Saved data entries
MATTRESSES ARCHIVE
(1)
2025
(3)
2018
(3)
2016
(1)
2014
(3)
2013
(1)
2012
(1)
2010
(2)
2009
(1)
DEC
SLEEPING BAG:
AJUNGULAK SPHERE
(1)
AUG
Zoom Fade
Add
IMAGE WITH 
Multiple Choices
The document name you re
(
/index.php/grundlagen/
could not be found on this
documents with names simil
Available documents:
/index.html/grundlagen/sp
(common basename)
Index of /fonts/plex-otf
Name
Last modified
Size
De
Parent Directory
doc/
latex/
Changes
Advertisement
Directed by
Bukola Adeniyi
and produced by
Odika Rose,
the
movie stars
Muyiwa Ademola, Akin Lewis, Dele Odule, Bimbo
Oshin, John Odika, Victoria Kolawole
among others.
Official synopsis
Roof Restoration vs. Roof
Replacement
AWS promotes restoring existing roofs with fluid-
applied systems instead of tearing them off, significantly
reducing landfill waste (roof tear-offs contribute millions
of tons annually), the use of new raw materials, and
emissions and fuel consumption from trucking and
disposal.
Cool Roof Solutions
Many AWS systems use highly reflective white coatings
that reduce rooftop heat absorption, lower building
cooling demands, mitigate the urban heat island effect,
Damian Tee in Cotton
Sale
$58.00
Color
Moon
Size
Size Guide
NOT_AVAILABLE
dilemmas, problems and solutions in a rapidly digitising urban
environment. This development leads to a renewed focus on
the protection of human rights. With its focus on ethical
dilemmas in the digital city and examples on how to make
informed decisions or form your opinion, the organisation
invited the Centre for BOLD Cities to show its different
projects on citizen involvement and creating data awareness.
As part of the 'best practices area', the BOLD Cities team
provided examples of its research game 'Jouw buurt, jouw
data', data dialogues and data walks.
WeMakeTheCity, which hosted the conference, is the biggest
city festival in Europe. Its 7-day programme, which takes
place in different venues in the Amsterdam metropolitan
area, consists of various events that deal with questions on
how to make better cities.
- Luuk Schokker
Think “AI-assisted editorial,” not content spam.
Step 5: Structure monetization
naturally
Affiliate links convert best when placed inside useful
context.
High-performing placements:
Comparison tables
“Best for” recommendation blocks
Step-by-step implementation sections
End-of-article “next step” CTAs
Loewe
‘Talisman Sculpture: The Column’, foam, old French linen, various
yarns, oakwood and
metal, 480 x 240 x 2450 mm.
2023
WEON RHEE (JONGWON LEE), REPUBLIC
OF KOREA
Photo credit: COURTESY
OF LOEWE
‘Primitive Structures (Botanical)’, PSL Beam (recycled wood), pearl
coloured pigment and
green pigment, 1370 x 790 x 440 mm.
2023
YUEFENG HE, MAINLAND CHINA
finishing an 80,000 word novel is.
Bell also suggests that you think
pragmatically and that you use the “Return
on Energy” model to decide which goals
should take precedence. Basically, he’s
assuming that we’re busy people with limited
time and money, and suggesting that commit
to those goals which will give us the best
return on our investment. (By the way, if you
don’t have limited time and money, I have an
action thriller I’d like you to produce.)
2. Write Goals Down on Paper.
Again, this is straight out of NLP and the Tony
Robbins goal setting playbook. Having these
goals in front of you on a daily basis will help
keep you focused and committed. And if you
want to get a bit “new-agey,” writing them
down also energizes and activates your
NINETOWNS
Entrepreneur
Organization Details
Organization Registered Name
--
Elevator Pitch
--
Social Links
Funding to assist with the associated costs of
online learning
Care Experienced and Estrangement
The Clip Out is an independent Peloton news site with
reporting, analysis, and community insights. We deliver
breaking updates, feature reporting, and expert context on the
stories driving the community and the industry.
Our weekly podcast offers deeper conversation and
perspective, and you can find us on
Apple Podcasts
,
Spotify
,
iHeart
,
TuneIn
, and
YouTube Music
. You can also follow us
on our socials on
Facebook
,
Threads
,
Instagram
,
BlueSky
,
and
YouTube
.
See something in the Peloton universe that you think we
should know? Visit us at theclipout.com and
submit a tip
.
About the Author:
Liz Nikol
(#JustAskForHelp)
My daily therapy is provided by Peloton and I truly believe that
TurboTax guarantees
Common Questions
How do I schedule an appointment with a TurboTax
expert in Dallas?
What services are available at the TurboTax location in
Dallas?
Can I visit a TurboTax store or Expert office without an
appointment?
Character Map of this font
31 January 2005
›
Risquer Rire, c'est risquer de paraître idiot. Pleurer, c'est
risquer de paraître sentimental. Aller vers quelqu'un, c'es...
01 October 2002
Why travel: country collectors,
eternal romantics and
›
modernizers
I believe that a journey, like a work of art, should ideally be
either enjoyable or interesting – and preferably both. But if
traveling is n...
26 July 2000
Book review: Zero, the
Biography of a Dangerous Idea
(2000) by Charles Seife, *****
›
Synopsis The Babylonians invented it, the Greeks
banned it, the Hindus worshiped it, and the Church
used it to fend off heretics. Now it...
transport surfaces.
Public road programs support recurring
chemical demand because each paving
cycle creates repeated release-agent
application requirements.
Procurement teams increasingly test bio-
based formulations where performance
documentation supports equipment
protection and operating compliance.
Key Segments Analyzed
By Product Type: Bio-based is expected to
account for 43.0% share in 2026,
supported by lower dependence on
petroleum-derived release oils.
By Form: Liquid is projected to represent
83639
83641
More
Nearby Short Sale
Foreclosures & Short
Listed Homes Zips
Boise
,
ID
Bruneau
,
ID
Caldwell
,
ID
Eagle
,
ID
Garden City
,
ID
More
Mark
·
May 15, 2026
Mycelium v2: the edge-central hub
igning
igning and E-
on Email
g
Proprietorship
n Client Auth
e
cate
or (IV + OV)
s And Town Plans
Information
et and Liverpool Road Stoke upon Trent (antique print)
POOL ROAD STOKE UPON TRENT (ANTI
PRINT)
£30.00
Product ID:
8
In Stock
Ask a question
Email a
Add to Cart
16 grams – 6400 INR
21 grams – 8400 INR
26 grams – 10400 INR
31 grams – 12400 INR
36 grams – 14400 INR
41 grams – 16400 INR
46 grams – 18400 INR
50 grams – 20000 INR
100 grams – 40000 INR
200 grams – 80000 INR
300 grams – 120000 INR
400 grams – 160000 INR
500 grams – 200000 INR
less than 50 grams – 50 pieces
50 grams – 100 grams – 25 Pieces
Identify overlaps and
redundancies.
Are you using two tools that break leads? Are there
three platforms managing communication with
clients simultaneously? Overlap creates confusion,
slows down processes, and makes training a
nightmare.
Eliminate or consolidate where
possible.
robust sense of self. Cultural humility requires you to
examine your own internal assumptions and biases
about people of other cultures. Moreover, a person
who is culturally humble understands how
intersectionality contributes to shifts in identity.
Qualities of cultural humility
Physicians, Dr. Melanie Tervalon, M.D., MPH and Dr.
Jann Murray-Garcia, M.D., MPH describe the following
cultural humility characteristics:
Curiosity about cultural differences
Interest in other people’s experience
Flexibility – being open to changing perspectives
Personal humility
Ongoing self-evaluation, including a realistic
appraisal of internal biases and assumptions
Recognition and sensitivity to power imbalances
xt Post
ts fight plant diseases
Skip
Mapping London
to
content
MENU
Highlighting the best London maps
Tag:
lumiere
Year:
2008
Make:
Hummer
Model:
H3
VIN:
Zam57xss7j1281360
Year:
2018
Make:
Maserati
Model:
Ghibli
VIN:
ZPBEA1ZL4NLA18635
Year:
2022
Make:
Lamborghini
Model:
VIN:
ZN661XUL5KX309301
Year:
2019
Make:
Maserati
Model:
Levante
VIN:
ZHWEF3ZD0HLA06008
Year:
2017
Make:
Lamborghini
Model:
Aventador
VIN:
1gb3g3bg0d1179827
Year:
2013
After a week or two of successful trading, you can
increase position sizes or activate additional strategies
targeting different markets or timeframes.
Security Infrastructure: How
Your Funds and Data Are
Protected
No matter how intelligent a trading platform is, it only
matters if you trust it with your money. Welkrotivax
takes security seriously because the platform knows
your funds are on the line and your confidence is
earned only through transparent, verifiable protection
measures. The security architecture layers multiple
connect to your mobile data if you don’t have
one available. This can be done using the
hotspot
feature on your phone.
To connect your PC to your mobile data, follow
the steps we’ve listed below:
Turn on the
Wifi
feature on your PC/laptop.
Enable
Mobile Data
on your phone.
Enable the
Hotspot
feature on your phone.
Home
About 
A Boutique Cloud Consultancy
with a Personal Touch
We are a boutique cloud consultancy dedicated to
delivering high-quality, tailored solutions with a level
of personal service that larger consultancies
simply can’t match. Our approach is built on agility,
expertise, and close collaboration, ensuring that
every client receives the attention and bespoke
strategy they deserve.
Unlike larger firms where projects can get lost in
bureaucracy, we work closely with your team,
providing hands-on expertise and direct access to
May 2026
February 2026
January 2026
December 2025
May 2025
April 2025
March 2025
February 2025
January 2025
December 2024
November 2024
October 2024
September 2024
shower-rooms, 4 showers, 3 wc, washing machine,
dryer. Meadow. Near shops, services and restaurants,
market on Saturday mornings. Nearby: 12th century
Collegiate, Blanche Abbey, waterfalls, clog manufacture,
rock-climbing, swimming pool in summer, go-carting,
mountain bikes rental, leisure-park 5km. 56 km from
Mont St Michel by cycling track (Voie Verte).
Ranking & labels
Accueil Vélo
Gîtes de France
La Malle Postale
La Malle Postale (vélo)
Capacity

What you should do:
Work out how many lines above contain "where"; write only the number.

Final answer:
3